Names that are now synonymous with this thriving place and Canyon Sages

You can find so many listed in the latest Mountain Messenger pages


Susan, Karen, Karla, Tam, Lee and Michele

Shelley, Stacy, Dayna, Nonie, and don’t forget Gabrielle


I’d be remiss not to mention one who fought to get this project built,

We owe in large part to our treasurer, the remarkable Franka Diehnelt


Thank you for your dedication, patience and perseverance

Understanding of the process and of course, building code adherence


Progress can be tricky, with many voices weighing in

About sockets, windows, walls and doors or…. table cloth linens


But we made it through and here we are, a new chapter about to start

This beautiful, welcoming open space, truly a work of art.


Now for the rest of the house, can we talk about some plans?

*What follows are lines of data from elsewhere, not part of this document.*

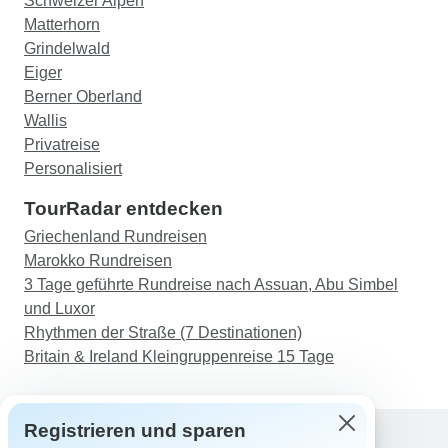
Schweizer Alpen
Matterhorn
Grindelwald
Eiger
Berner Oberland
Wallis
Privatreise
Personalisiert
TourRadar entdecken
Griechenland Rundreisen
Marokko Rundreisen
3 Tage geführte Rundreise nach Assuan, Abu Simbel
und Luxor
Rhythmen der Straße (7 Destinationen)
Britain & Ireland Kleingruppenreise 15 Tage
Registrieren und sparen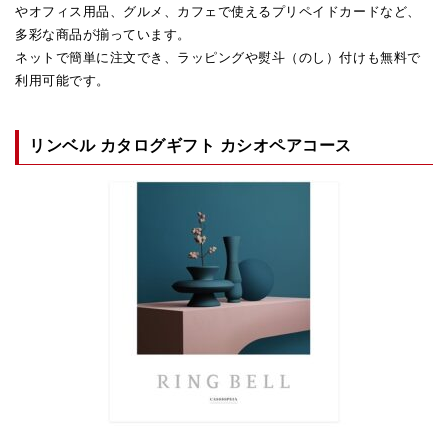
やオフィス用品、グルメ、カフェで使えるプリペイドカードなど、
多彩な商品が揃っています。
ネットで簡単に注文でき、ラッピングや熨斗（のし）付けも無料で
利用可能です。
リンベル カタログギフト カシオペアコース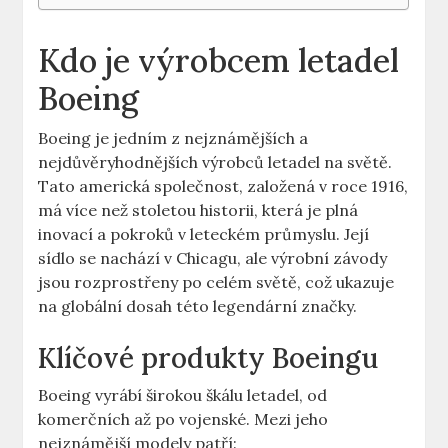
Kdo‍ je výrobcem letadel
Boeing
Boeing je jedním z nejznámějších a
⁣nejdůvěryhodnějších výrobců ⁤letadel na⁢ světě.
Tato americká společnost,⁢ založená v roce 1916,
má více než stoletou⁤ historii, která‍ je plná
inovací a pokroků v leteckém průmyslu. ​Její
sídlo ‍se nachází ⁤v Chicagu, ale ⁣výrobní závody
jsou ⁢rozprostřeny⁢ po celém světě, ‌což ukazuje
na⁢ globální‍ dosah‍ této⁣ legendární značky.
Klíčové produkty Boeingu
Boeing vyrábí ⁣širokou škálu ​letadel, od
komerčních až po vojenské. Mezi​ jeho
nejznámější modely ​patří: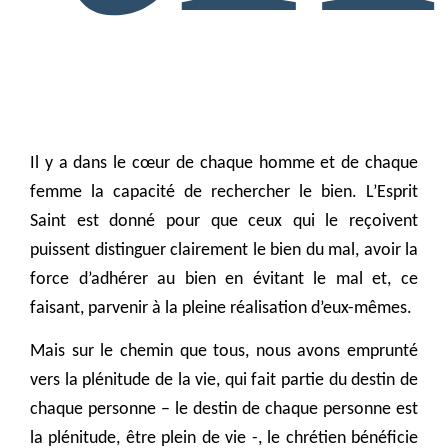
Il y a dans le cœur de chaque homme et de chaque
femme la capacité de rechercher le bien. L’Esprit
Saint est donné pour que ceux qui le reçoivent
puissent distinguer clairement le bien du mal, avoir la
force d’adhérer au bien en évitant le mal et, ce
faisant, parvenir à la pleine réalisation d’eux-mêmes.
Mais sur le chemin que tous, nous avons emprunté
vers la plénitude de la vie, qui fait partie du destin de
chaque personne – le destin de chaque personne est
la plénitude, être plein de vie -, le chrétien bénéficie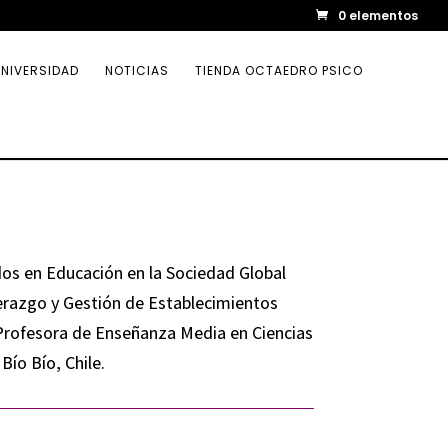
0 elementos
NIVERSIDAD
NOTICIAS
TIENDA OCTAEDRO PSICO
os en Educación en la Sociedad Global
erazgo y Gestión de Establecimientos
 Profesora de Enseñanza Media en Ciencias
ío Bío, Chile.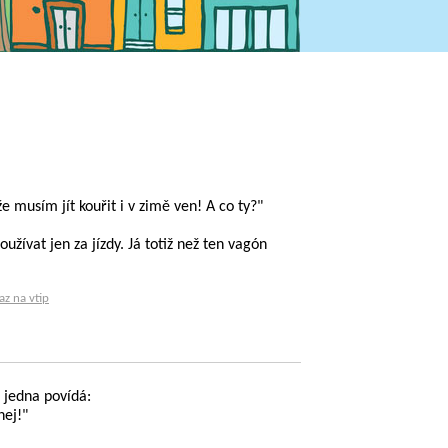
e musím jít kouřit i v zimě ven! A co ty?"
žívat jen za jízdy. Já totiž než ten vagón
az na vtip
a jedna povídá:
nej!"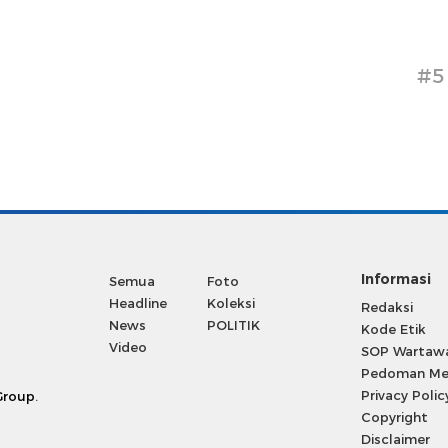
#5
Informasi
Semua
Foto
Headline
Koleksi
Redaksi
News
POLITIK
Kode Etik
Video
SOP Wartaw
Pedoman Med
Privacy Polic
Group
.
Copyright
Disclaimer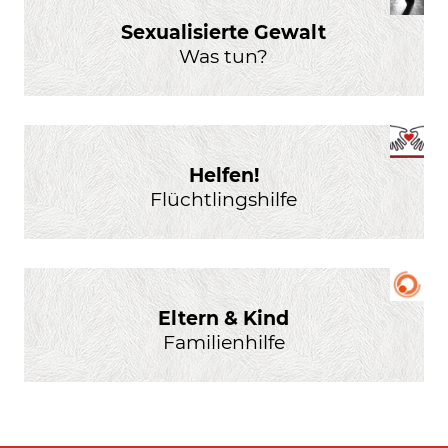
Sexualisierte Gewalt
Was tun?
Helfen!
Flüchtlingshilfe
Eltern & Kind
Familienhilfe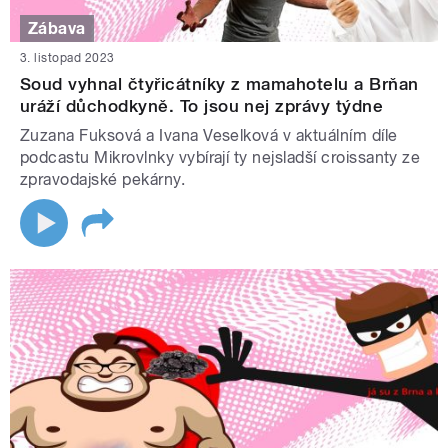
Zábava
3. listopad 2023
Soud vyhnal čtyřicátníky z mamahotelu a Brňan
uráží důchodkyně. To jsou nej zprávy týdne
Zuzana Fuksová a Ivana Veselková v aktuálním díle
podcastu Mikrovlnky vybírají ty nejsladší croissanty ze
zpravodajské pekárny.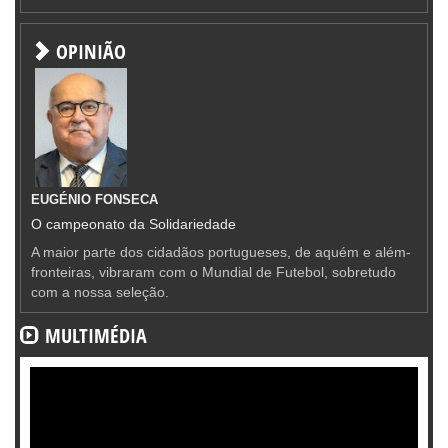
OPINIÃO
EUGÉNIO FONSECA
O campeonato da Solidariedade
A maior parte dos cidadãos portugueses, de aquém e além-
fronteiras, vibraram com o Mundial de Futebol, sobretudo
com a nossa seleção.
MULTIMÉDIA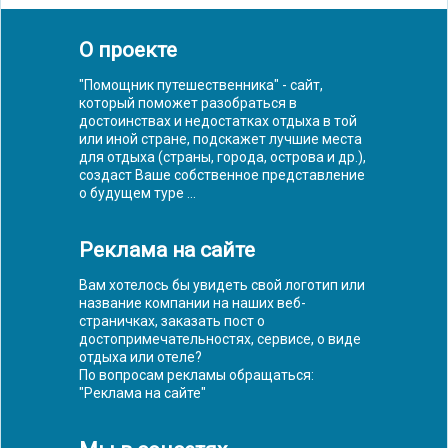
О проекте
"Помощник путешественника" - сайт,
который поможет разобраться в
достоинствах и недостатках отдыха в той
или иной стране, подскажет лучшие места
для отдыха (страны, города, острова и др.),
создаст Ваше собственное представление
о будущем туре ...
Реклама на сайте
Вам хотелось бы увидеть свой логотип или
название компании на наших веб-
страничках, заказать пост о
достопримечательностях, сервисе, о виде
отдыха или отеле?
По вопросам рекламы обращаться:
"
Реклама на сайте
"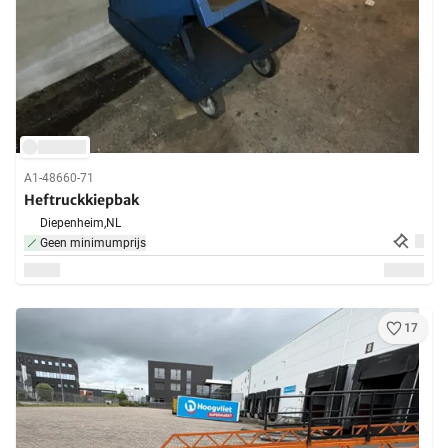
A1-48660-71
Heftruckkiepbak
Diepenheim,
NL
Geen minimumprijs
17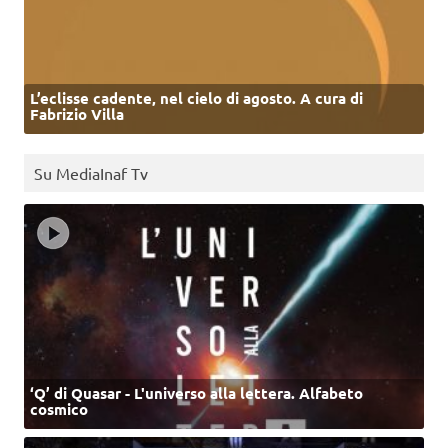
L’eclisse cadente, nel cielo di agosto. A cura di
Fabrizio Villa
Su MediaInaf Tv
‘Q’ di Quasar - L'universo alla lettera. Alfabeto
cosmico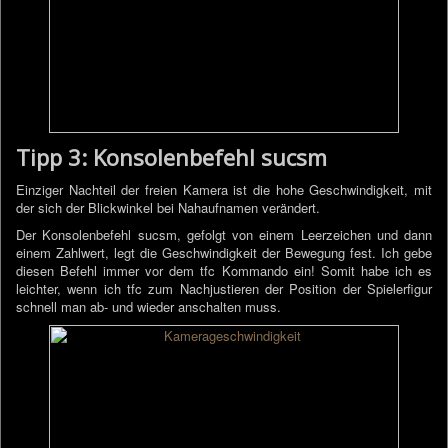
Tipp 3: Konsolenbefehl sucsm
Einziger Nachteil der freien Kamera ist die hohe Geschwindigkeit, mit
der sich der Blickwinkel bei Nahaufnamen verändert.
Der Konsolenbefehl sucsm, gefolgt von einem Leerzeichen und dann
einem Zahlwert, legt die Geschwindigkeit der Bewegung fest. Ich gebe
diesen Befehl immer vor dem tfc Kommando ein! Somit habe ich es
leichter, wenn ich tfc zum Nachjustieren der Position der Spielerfigur
schnell man ab- und wieder anschalten muss.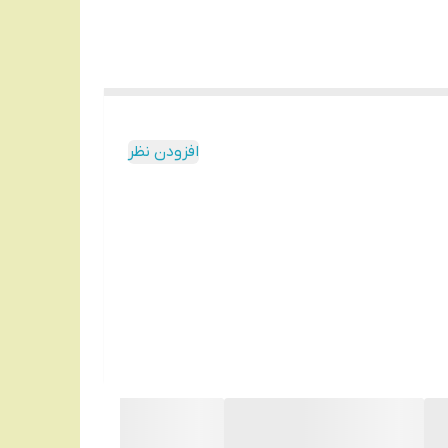
افزودن نظر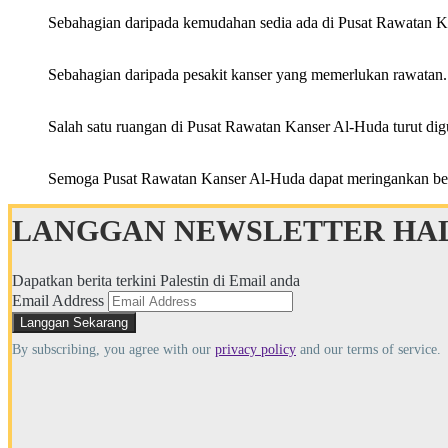
Sebahagian daripada kemudahan sedia ada di Pusat Rawatan K
Sebahagian daripada pesakit kanser yang memerlukan rawatan.
Salah satu ruangan di Pusat Rawatan Kanser Al-Huda turut dig
Semoga Pusat Rawatan Kanser Al-Huda dapat meringankan beb
LANGGAN NEWSLETTER HAL
Dapatkan berita terkini Palestin di Email anda
Email Address
By subscribing, you agree with our
privacy policy
and our terms of service.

Susan, I know it’d all get done in your able, capable hands


I’ll nod Sound Structures, our donors, friends and supervisors

Thank you for your support and for being huge financial providers


Until we achieve the next big dream, you all know the work here is never done,

So we’ll mark today’s great milestone with a little bit of fun


Thanks for inviting me today have the opportunity

To welcome you all, invite you in and give thanks for this great community!



Flavia Potenza provided additional reporting.


Annemarie Donkin

Annemarie Donkin is a journalist who wrote for The Signal in Valencia, CA and was the Managing Editor for the Topanga Messenger from 2013 to 2016. She is thrilled to write for the Messenger Mountain News to continue the tradition of excellent community newspapers. When she’s not writing, she loves to travel throughout California, read, watch movies and keep bees.